Additional shape and biophysical features for unmethylated DNA
TFBSshape calculates DNA shape features for qualitative and quantitative analysis to improve the mechanistic understanding of TF–DNA recognition. The current version of TFBSshape analyzes nine additional shape features and one biophysical feature of DNA for each set of TFBS sequences, expanding the original set of four DNA shape features to a total set of 14 features, including six intra-base pair features (Buckle, Opening, ProT, Shear, Stagger and Stretch), six inter-base pair features (HelT, Rise, Roll, Shift, Slide and Tilt), MGW and EP. The feature values were predicted using our R/Bioconductor package DNAshapeR (45), where DNA shape features are derived from data mining of trajectories from all-atom Monte Carlo (MC) simulations for DNA fragments of different nucleotide sequences ranging 12–27 base pairs in length capturing all 512 unique pentamers in diverse sequence contexts (24). These MC simulations used a set of collective and internal variables (46) and the AMBER force field (47) for DNA fragments, explicit sodium counter ions (48) and a distant-dependent sigmoidal function to describe the solvent implicitly (49). Average values for each shape feature assigned to each of the 512 unique pentamers were calculated from equilibrated MC simulation trajectories using the Curves algorithm (50) and compiled into a pentamer query table for high-throughput prediction (24) (Figure 2). These DNA shape predictions have previously been validated using available experimental structures and hydroxyl radical cleavage measurements (24,51). EP values were calculated at the center of the minor groove within each approximate base-pair plane by solving the nonlinear Poisson–Boltzmann equation at physiological ionic strength using the DelPhi program (52) and a previously described protocol (15) for average DNA structures originating from MC simulations (26) (Figure 1B). The current version of TFBSshape provides qualitative illustrations for the 14 features of unmethylated DNA in heat maps with the option for downloading quantitative data for further analysis.
Introduction of shape features for methylated DNA
TFBSshape provides DNA shape features for DNA sequences that contain CpG dinucleotides, and the new release offers an alternative approach to determine how the intrinsic shape of methylated DNA affects TF binding. Recently, we developed a high-throughput method, methyl-DNAshape (37), for predicting the shape features of methylated DNA, including HelT, MGW, ProT and Roll. The current version of TFBSshape uses methyl-DNAshape (37) for deriving shape profiles for methylated DNA sequences. The methyl-DNAshape approach (37) uses MC simulations of DNA fragments with methylated CpG dinucleotides embedded in diverse sequence contexts. The MC simulation protocol is identical to the one described for unmethylated DNA fragments with the exception of 5-methylcytosine replacing cytosine in all occurring CpG base-pair steps. The methyl-DNAshape predictions were previously validated based on available experimental structures with CpG methylation (37). The MC simulations and limited data for validation restrict the current approach to CpG methylation despite cytosine methylation in other sequence contexts in plants (53) and at CpA dinucleotides in neurons (54,55).
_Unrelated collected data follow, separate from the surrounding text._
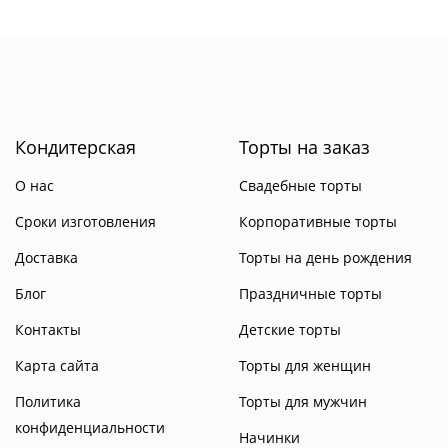
Кондитерская
Торты на заказ
О нас
Свадебные торты
Сроки изготовления
Корпоративные торты
Доставка
Торты на день рождения
Блог
Праздничные торты
Контакты
Детские торты
Карта сайта
Торты для женщин
Политика
Торты для мужчин
конфиденциальности
Начинки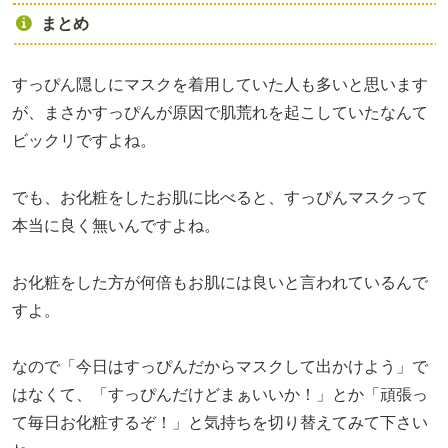
まとめ
すっぴん隠しにマスクを着用していた人も多いと思います
が、まさかすっぴんが原因で肌荒れを起こしていたなんて
ビックリですよね。
でも、お化粧をしたお肌に比べると、すっぴんマスクって
本当に良く無いんですよね。
お化粧をした方が何倍もお肌には良いと言われているんで
すよ。
なので「今日はすっぴんだからマスクして出かけよう」で
はなくて、「すっぴんだけどまぁいいか！」とか「頑張っ
て毎日お化粧するぞ！」と気持ちを切り替えてみて下さい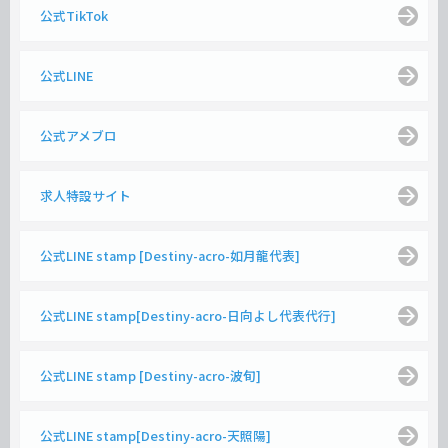
公式TikTok
公式LINE
公式アメブロ
求人特設サイト
公式LINE stamp [Destiny-acro-如月龍代表]
公式LINE stamp[Destiny-acro-日向よし代表代行]
公式LINE stamp [Destiny-acro-波旬]
公式LINE stamp[Destiny-acro-天照陽]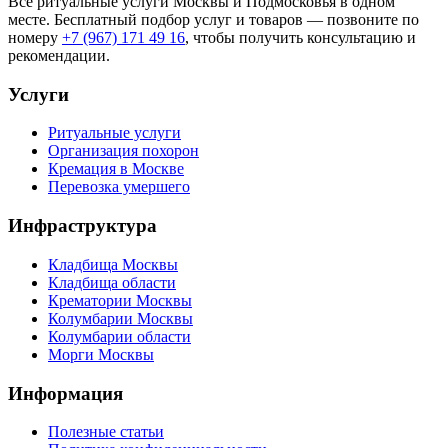
Все ритуальные услуги Москвы и Подмосковья в одном
месте. Бесплатный подбор услуг и товаров — позвоните по
номеру
+7 (967) 171 49 16
, чтобы получить консультацию и
рекомендации.
Услуги
Ритуальные услуги
Организация похорон
Кремация в Москве
Перевозка умершего
Инфраструктура
Кладбища Москвы
Кладбища области
Крематории Москвы
Колумбарии Москвы
Колумбарии области
Морги Москвы
Информация
Полезные статьи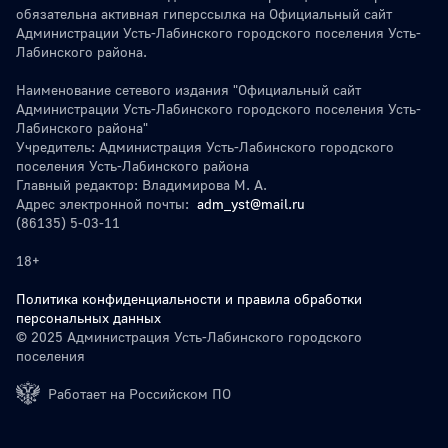
обязательна активная гиперссылка на Официальный сайт
Администрации Усть-Лабинского городского поселения Усть-
Лабинского района.
Наименование сетевого издания "Официальный сайт
Администрации Усть-Лабинского городского поселения Усть-
Лабинского района"
Учредитель: Администрация Усть-Лабинского городского
поселения Усть-Лабинского района
Главный редактор: Владимирова М. А.
Адрес электронной почты:
adm_yst@mail.ru
(86135) 5-03-11
18+
Политика конфиденциальности и правила обработки
персональных данных
© 2025 Администрация Усть-Лабинского городского
поселения
Работает на Российском ПО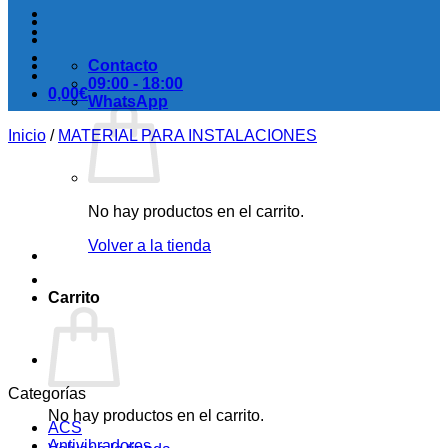
Contacto
09:00 - 18:00
0,00
€
WhatsApp
Inicio
/
MATERIAL PARA INSTALACIONES
No hay productos en el carrito.
Volver a la tienda
Carrito
Categorías
No hay productos en el carrito.
ACS
Antivibradores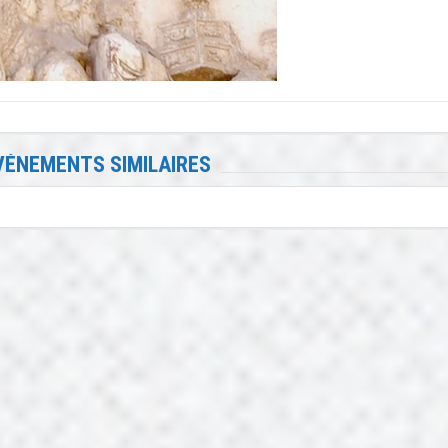
VÉNEMENTS SIMILAIRES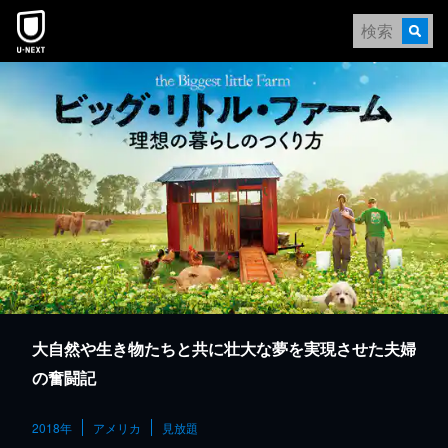
本文へスキップ
大自然や生き物たちと共に壮大な夢を実現させた夫婦
の奮闘記
2018年
アメリカ
見放題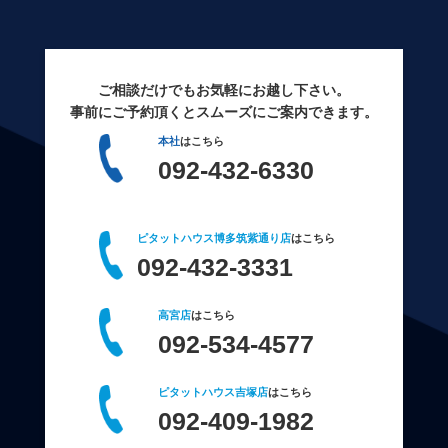
ご相談だけでもお気軽にお越し下さい。
事前にご予約頂くとスムーズにご案内できます。
本社
はこちら
092-432-6330
ピタットハウス博多筑紫通り店
はこちら
092-432-3331
高宮店
はこちら
092-534-4577
ピタットハウス吉塚店
はこちら
092-409-1982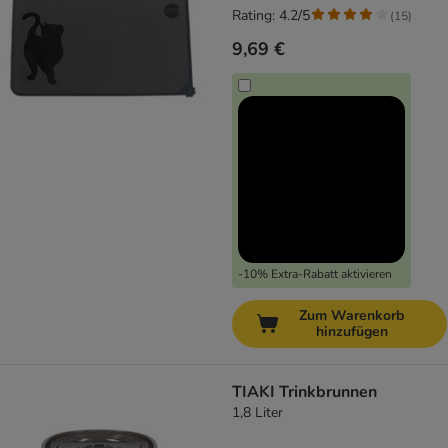
Rating: 4.2/5
(
15
)
9,69 €
-10% Extra-Rabatt aktivieren
Zum Warenkorb
hinzufügen
TIAKI Trinkbrunnen
1,8 Liter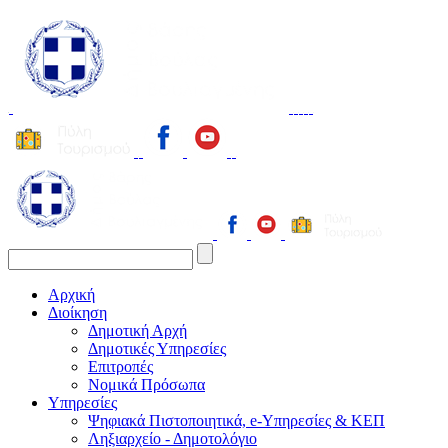
Αρχική
Διοίκηση
Δημοτική Αρχή
Δημοτικές Υπηρεσίες
Επιτροπές
Νομικά Πρόσωπα
Υπηρεσίες
Ψηφιακά Πιστοποιητικά, e-Υπηρεσίες & ΚΕΠ
Ληξιαρχείο - Δημοτολόγιο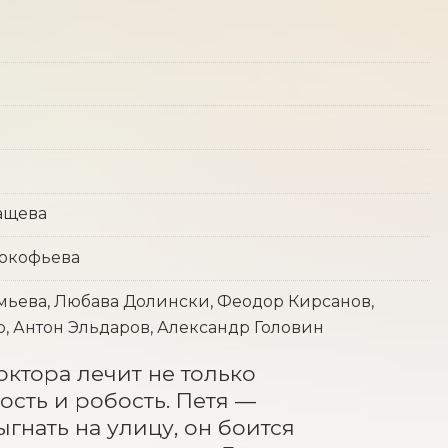
ащева
рокофьева
мьева, Любава Долински, Феодор Кирсанов,
, Антон Эльдаров, Александр Головин
тора лечит не только 
ость и робость. Петя — 
нать на улицу, он боится 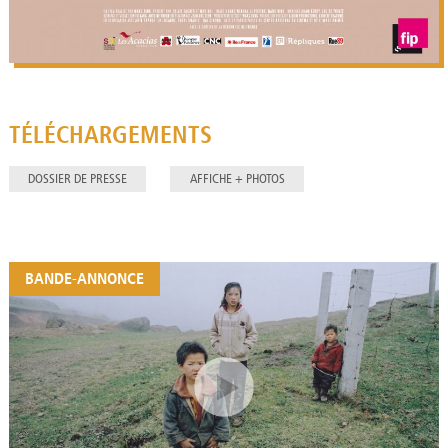
TÉLÉCHARGEMENTS
DOSSIER DE PRESSE
AFFICHE + PHOTOS
BANDE-ANNONCE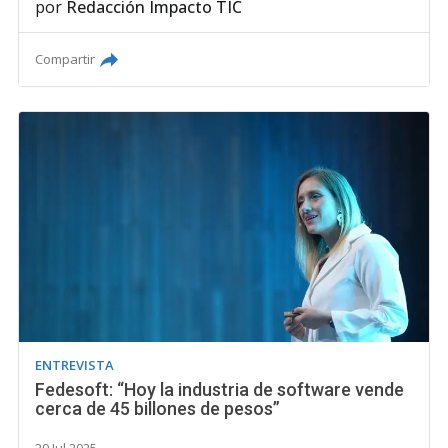
por
Redacción Impacto TIC
Compartir
ENTREVISTA
Fedesoft: “Hoy la industria de software vende
cerca de 45 billones de pesos”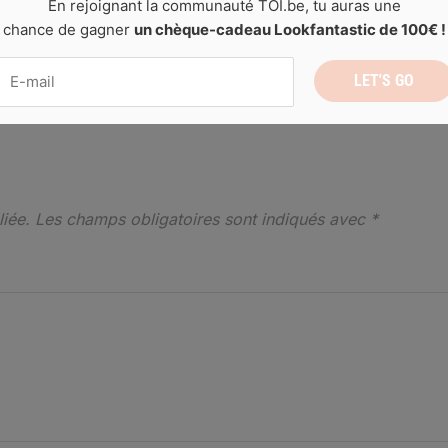
En rejoignant la communauté TOI.be, tu auras une
n
Les indispensables à avoir dans ta garde-robe
. Trackback
chance de gagner
un chèque-cadeau Lookfantastic de 100€ !
← PREVIOUS
NEXT →
iée.
Les champs obligatoires sont indiqués avec
*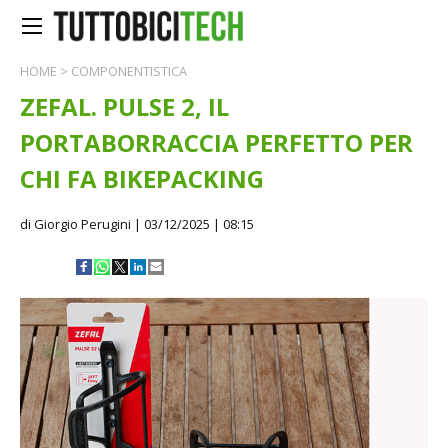
HOME
>
COMPONENTISTICA
ZEFAL. PULSE 2, IL
PORTABORRACCIA PERFETTO PER
CHI FA BIKEPACKING
di Giorgio Perugini
| 03/12/2025 | 08:15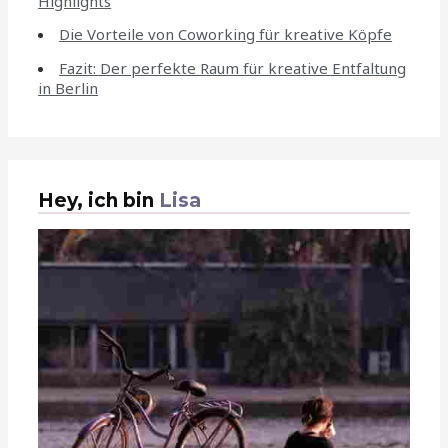
Highlights
Die Vorteile von Coworking für kreative Köpfe
Fazit: Der perfekte Raum für kreative Entfaltung
in Berlin
Hey, ich bin
Lisa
The nucleotide sequences for which the new edition of TFBSshape provides CpG methylated shape profiles were obtained from MeDReaders (39) and EpiSELEX-seq data (28), which are represented qualitatively as heat maps and available as quantitative data for downloading. Since EpiSELEX-seq datasets provide paired methylated and unmethylated TFBS sequences, we were able to compare shape changes between methylated and unmethylated TFBSs directly from the binding data. For those datasets that only contain unmethylated TFBSs, such as JASPAR (43) and UniPROBE (44), we performed in silico CpG methylation on unmethylated DNA and predicted shape features of in silico methylated DNA fragments. Similarly, we compared the shape changes between these unmethylated and in silico methylated TFBS sequences, aiming to provide insights regarding the effects of methylated DNA on the binding of a TF even though in vitro or in vivo assays for this effect are unavailable.
NEW DATABASE FEATURES
Illustration and comparison of DNA shape profiles for individual TF dataset
TFBSshape now provides two search functions. Similar to the first release of TFBSshape, the user can specify the search criteria for four individual databases by selecting ‘Search TFs’ in the navigation bar on the left of the web page. In the current version of TFBSshape, a quick search bar can be found on the top of each page of the TFBSshape interface, allowing the user to search for any TF of interest across all four databases (Figure 3A and B). When expanding the details of the selected TF, the resulting web page displays background information about the selected TF on the upper panel and 14 shape feature profiles in the sliding menu on the lower panel (Figure 3C).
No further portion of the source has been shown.